Secretária Andréa Vulcanis discute futuro da bacia do São Marcos em reunião na Agência Nacional de Águas, em Brasília


Grupo de Trabalho, criado a partir do novo marco regulatório da bacia, visa a sanar conflitos relacionados ao uso de água no São Marcos e afluentes. "Apresentamos os primeiros resultados e definimos quais serão os próximos encaminhamentos", explica Vulcanis


A secretária de Meio Ambiente e Desenvolvimento Sustentável de Goiás, Andréa Vulcanis, participou, na sexta-feira (14/04), de reunião na Agência Nacional de Águas (ANA) para apresentar os primeiros resultados de um esforço para administrar e sanar conflitos alusivos ao uso de água no rio São Marcos, que passa pelos territórios de Goiás, Minas Gerais e Distrito Federal.
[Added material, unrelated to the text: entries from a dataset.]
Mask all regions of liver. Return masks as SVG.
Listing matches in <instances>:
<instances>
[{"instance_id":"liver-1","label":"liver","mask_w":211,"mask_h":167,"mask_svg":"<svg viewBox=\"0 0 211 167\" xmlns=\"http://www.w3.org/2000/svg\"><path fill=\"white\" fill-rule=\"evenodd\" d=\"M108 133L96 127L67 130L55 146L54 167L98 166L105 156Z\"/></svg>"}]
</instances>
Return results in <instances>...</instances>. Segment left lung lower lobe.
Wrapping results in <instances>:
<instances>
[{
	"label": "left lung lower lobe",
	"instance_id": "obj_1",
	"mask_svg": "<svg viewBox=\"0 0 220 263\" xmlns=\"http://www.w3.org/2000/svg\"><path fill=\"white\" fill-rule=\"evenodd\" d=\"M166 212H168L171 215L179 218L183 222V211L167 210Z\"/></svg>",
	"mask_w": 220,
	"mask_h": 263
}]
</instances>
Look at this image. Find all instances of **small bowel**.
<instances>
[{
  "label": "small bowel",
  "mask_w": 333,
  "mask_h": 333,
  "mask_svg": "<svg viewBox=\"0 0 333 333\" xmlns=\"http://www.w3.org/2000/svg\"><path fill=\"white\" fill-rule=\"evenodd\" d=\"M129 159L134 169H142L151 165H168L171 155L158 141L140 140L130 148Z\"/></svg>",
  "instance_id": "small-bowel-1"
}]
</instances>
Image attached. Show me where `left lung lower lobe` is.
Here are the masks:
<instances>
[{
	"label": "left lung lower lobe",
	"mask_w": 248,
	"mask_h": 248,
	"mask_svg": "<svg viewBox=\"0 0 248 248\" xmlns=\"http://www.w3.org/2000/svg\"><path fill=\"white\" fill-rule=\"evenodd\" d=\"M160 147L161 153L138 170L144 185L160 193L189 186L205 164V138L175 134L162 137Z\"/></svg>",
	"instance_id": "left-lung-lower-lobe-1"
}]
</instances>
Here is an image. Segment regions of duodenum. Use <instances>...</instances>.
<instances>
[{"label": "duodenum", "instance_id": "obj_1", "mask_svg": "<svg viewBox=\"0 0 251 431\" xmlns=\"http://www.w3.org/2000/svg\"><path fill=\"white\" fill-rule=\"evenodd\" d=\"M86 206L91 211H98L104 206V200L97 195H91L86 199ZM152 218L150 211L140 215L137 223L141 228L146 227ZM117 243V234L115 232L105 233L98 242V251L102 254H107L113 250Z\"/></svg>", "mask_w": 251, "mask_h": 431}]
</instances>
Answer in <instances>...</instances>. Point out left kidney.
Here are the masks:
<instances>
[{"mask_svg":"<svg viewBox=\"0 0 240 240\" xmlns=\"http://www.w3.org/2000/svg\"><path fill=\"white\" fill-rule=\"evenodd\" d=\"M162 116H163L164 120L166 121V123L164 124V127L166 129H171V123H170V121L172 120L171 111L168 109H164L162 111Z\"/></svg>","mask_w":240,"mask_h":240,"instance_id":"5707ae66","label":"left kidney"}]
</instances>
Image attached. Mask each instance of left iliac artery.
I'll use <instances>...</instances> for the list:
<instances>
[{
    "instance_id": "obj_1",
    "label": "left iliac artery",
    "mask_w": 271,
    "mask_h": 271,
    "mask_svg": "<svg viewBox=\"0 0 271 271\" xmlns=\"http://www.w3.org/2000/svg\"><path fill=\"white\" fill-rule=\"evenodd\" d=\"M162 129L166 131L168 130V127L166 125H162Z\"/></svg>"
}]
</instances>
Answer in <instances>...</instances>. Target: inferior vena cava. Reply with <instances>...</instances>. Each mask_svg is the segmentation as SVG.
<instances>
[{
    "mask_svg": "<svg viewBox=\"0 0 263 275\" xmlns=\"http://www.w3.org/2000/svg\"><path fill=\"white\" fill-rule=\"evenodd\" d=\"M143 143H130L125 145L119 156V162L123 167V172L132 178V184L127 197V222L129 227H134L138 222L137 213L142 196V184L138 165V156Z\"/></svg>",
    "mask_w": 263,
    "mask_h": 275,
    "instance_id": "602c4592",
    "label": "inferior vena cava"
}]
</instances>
No fim de 2021, a ANA e os representantes desses estados construíram o novo marco regulatório do uso das águas superficiais da bacia hidrográfica do rio São Marcos. A minuta trouxe regras para utilização da água da região a montante (acima) do encontro do próprio São Marcos com o rio Paranaíba, do qual é afluente.


Na região, funciona a usina hidrelétrica Batalha. O desafio dos entes públicos, ao longo de décadas, foi garantir que houvesse água suficiente para usina e, na medida do possível, atender pedidos de outorga para uso de água dos produtores rurais que querem usar os recursos hídricos da bacia na irrigação de lavouras.
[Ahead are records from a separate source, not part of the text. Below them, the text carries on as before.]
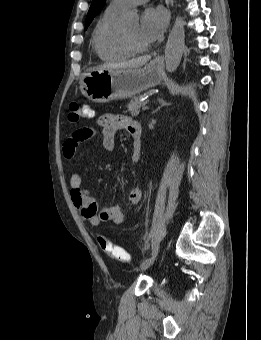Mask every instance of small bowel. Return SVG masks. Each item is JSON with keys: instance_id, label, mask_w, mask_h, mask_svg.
Returning a JSON list of instances; mask_svg holds the SVG:
<instances>
[{"instance_id": "obj_1", "label": "small bowel", "mask_w": 261, "mask_h": 340, "mask_svg": "<svg viewBox=\"0 0 261 340\" xmlns=\"http://www.w3.org/2000/svg\"><path fill=\"white\" fill-rule=\"evenodd\" d=\"M101 132V144L104 149L113 151L115 135L120 129H126L132 138V160L137 163L141 152V127L137 121L123 115L103 114L97 120ZM97 130L92 127H82L72 133L63 144V155L67 159L74 157L78 145L93 138ZM71 199L79 216L91 226H98L101 222L111 221L115 224L124 222L131 206H137L142 197L139 187L133 188L128 196L129 206H111L99 208L98 202L91 190L84 187L80 174L73 173L70 178Z\"/></svg>"}]
</instances>
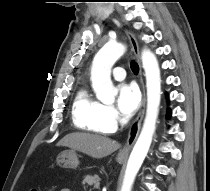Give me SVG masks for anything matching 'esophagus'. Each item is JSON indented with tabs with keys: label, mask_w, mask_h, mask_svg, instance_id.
Instances as JSON below:
<instances>
[{
	"label": "esophagus",
	"mask_w": 210,
	"mask_h": 191,
	"mask_svg": "<svg viewBox=\"0 0 210 191\" xmlns=\"http://www.w3.org/2000/svg\"><path fill=\"white\" fill-rule=\"evenodd\" d=\"M126 35L129 39L132 50L137 58L139 66H140V84H141V90H142V102H141L140 112L130 127L127 142H126L125 146L120 150L119 156L128 155L132 146L134 145V143L137 139V136L139 134V131H140L141 122H142L144 112H145V103H146V94H145V87H144V83H143V79H142L141 61H140V52H139L138 42L132 33L126 31Z\"/></svg>",
	"instance_id": "1"
}]
</instances>
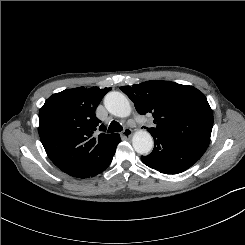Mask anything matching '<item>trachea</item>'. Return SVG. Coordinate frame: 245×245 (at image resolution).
Segmentation results:
<instances>
[{
    "instance_id": "3493384b",
    "label": "trachea",
    "mask_w": 245,
    "mask_h": 245,
    "mask_svg": "<svg viewBox=\"0 0 245 245\" xmlns=\"http://www.w3.org/2000/svg\"><path fill=\"white\" fill-rule=\"evenodd\" d=\"M123 130V127L116 121H112L107 130L108 133L120 132Z\"/></svg>"
}]
</instances>
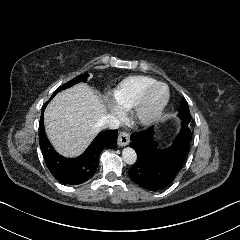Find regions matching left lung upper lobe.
<instances>
[{"label": "left lung upper lobe", "mask_w": 240, "mask_h": 240, "mask_svg": "<svg viewBox=\"0 0 240 240\" xmlns=\"http://www.w3.org/2000/svg\"><path fill=\"white\" fill-rule=\"evenodd\" d=\"M179 117L182 119L183 122H185L187 124H189V122L191 121V114L189 111V107L184 98L181 100V107L179 109Z\"/></svg>", "instance_id": "1"}]
</instances>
O esforço para conciliar demandas se estabeleceu sob novos parâmetros a partir do marco regulatório. "O primeiro passo é tratar dos requerimentos de quem já estava outorgado e precisava, por exemplo, de renovação. Depois, levantar os dados e atender todo mundo que fez os requerimentos até dezembro de 2020. Em seguida, publicar o edital de chamamento para todos os interessados em irrigar na bacia, que nunca fizeram o pedido e que ainda têm interesse. Ou que formalizaram a demanda após 2020", explica Vulcanis.


Estágio atual

A secretária afirma que a reunião da última sexta-feira, na sede da ANA, serviu para a apresentação dos resultados iniciais e para que os entes do podder público discutissem qual é a disponibilidade hídrica para outorgar, quantos pedidos podem ser atendidos e quantos não podem.
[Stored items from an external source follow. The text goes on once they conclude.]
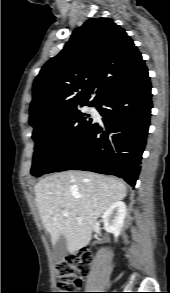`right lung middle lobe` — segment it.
<instances>
[{
	"label": "right lung middle lobe",
	"mask_w": 170,
	"mask_h": 293,
	"mask_svg": "<svg viewBox=\"0 0 170 293\" xmlns=\"http://www.w3.org/2000/svg\"><path fill=\"white\" fill-rule=\"evenodd\" d=\"M88 117L89 115L81 113L76 107L34 128L32 138L36 145L31 168L32 175L39 177L47 173L91 123L92 120H88Z\"/></svg>",
	"instance_id": "1"
}]
</instances>
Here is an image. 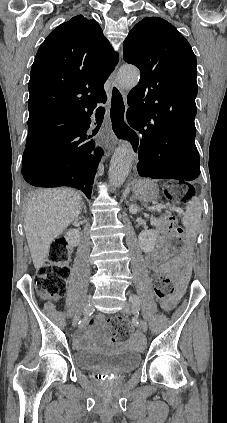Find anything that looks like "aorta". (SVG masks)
Masks as SVG:
<instances>
[{"mask_svg":"<svg viewBox=\"0 0 227 423\" xmlns=\"http://www.w3.org/2000/svg\"><path fill=\"white\" fill-rule=\"evenodd\" d=\"M117 81L121 87H135L139 81V71L133 66H123L117 74ZM133 150L129 143L125 142L118 147L110 161L109 182L114 187L121 186L128 176L132 163Z\"/></svg>","mask_w":227,"mask_h":423,"instance_id":"aorta-1","label":"aorta"}]
</instances>
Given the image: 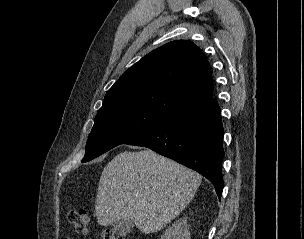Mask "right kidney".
<instances>
[{"label":"right kidney","instance_id":"obj_1","mask_svg":"<svg viewBox=\"0 0 304 239\" xmlns=\"http://www.w3.org/2000/svg\"><path fill=\"white\" fill-rule=\"evenodd\" d=\"M161 239H190L189 226H187L186 220L180 219L172 224L161 236Z\"/></svg>","mask_w":304,"mask_h":239}]
</instances>
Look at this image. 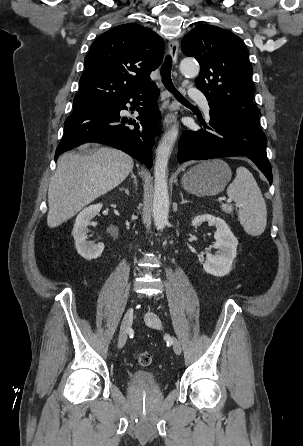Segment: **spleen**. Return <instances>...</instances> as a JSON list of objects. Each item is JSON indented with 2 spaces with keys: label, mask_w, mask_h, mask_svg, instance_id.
I'll return each mask as SVG.
<instances>
[{
  "label": "spleen",
  "mask_w": 303,
  "mask_h": 446,
  "mask_svg": "<svg viewBox=\"0 0 303 446\" xmlns=\"http://www.w3.org/2000/svg\"><path fill=\"white\" fill-rule=\"evenodd\" d=\"M227 195L239 206L238 218L245 232L251 236L261 235L267 224L266 204L253 174L246 167L237 168ZM221 209L226 213L233 212L227 204H223Z\"/></svg>",
  "instance_id": "spleen-1"
}]
</instances>
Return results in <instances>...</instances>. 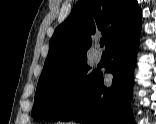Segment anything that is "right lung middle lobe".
Instances as JSON below:
<instances>
[{"label":"right lung middle lobe","instance_id":"right-lung-middle-lobe-1","mask_svg":"<svg viewBox=\"0 0 156 124\" xmlns=\"http://www.w3.org/2000/svg\"><path fill=\"white\" fill-rule=\"evenodd\" d=\"M98 74V70L91 72L84 62L39 79L32 117L60 120L81 101Z\"/></svg>","mask_w":156,"mask_h":124}]
</instances>
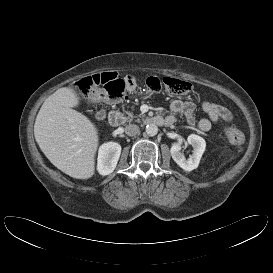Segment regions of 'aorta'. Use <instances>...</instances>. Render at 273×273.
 <instances>
[{
	"instance_id": "762f6f07",
	"label": "aorta",
	"mask_w": 273,
	"mask_h": 273,
	"mask_svg": "<svg viewBox=\"0 0 273 273\" xmlns=\"http://www.w3.org/2000/svg\"><path fill=\"white\" fill-rule=\"evenodd\" d=\"M146 133L148 136H155L158 133L157 125L151 123L146 126Z\"/></svg>"
}]
</instances>
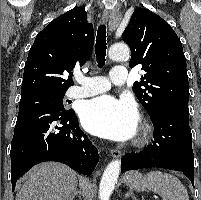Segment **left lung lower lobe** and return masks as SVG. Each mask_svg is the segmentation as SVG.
<instances>
[{
    "label": "left lung lower lobe",
    "mask_w": 201,
    "mask_h": 200,
    "mask_svg": "<svg viewBox=\"0 0 201 200\" xmlns=\"http://www.w3.org/2000/svg\"><path fill=\"white\" fill-rule=\"evenodd\" d=\"M154 141L139 153L121 159V172L148 167L181 171L194 186V154L186 104H166L151 116Z\"/></svg>",
    "instance_id": "left-lung-lower-lobe-1"
}]
</instances>
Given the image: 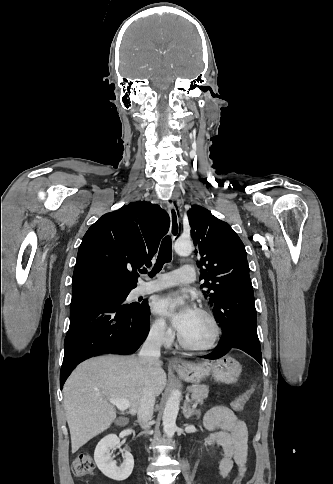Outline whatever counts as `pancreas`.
<instances>
[{
  "mask_svg": "<svg viewBox=\"0 0 333 484\" xmlns=\"http://www.w3.org/2000/svg\"><path fill=\"white\" fill-rule=\"evenodd\" d=\"M191 393L193 401L202 404L204 399L208 397L209 387L207 385H192L187 388Z\"/></svg>",
  "mask_w": 333,
  "mask_h": 484,
  "instance_id": "cf45deb5",
  "label": "pancreas"
}]
</instances>
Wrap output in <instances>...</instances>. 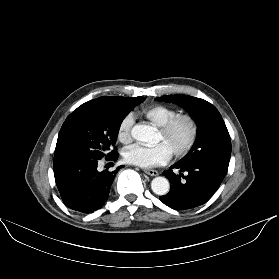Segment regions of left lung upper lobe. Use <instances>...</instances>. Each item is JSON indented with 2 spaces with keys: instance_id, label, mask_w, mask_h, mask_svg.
Returning <instances> with one entry per match:
<instances>
[{
  "instance_id": "5c2ea615",
  "label": "left lung upper lobe",
  "mask_w": 279,
  "mask_h": 279,
  "mask_svg": "<svg viewBox=\"0 0 279 279\" xmlns=\"http://www.w3.org/2000/svg\"><path fill=\"white\" fill-rule=\"evenodd\" d=\"M156 100L183 107L197 124L195 143L179 163L209 160L228 169L231 140L224 120L215 106L203 99L182 94L165 95Z\"/></svg>"
}]
</instances>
"Voltamos para Goiânia cientes de que temos um dever de casa: chamar todos os usuários da bacia e mostrar pra eles os primeiros resultados, para que a gente possa, em comum acordo, dar o próximo passo, que é fazer as outorgas", diz a secretária. "Tanto do grupo um, que é o dos que já foram outorgados em algum momento na história, quanto dos demais, que estão esperando as suas outorgas. Esse é um problema complexo de resolver, mas estamos avançando".


Quadro


Entenda os termos técnicos que envolvem o assunto:


Marco regulatório: É um conjunto de regras gerais e de longo prazo, definidas e implantadas após discussões com usuários, comitês e órgãos ambientais de uma determinada bacia com conflitos pelo uso da água a fim de regularizar e aplicar instrumentos de gestão previstos na Política Nacional de Recursos Hídricos. Publicados por meio de resoluções da ANA ou em conjunto com órgãos gestores estaduais, estes documentos servem como base para as alocações de água anuais.


Outorga: A outorga de direito de uso de recursos hídricos é um instrumento de gestão que está previsto na Política Nacional de Recursos Hídricos, cujo objetivo é assegurar o controle quantitativo e qualitativo dos usos da água e o efetivo exercício dos direitos de acesso aos recursos hídricos. Para corpos d’água de domínio da União, interestaduais e transfronteiriços, a competência para emissão da outorga é da Agência Nacional de Águas e Saneamento Básico. Para os de Goiás, a competência é da Semad.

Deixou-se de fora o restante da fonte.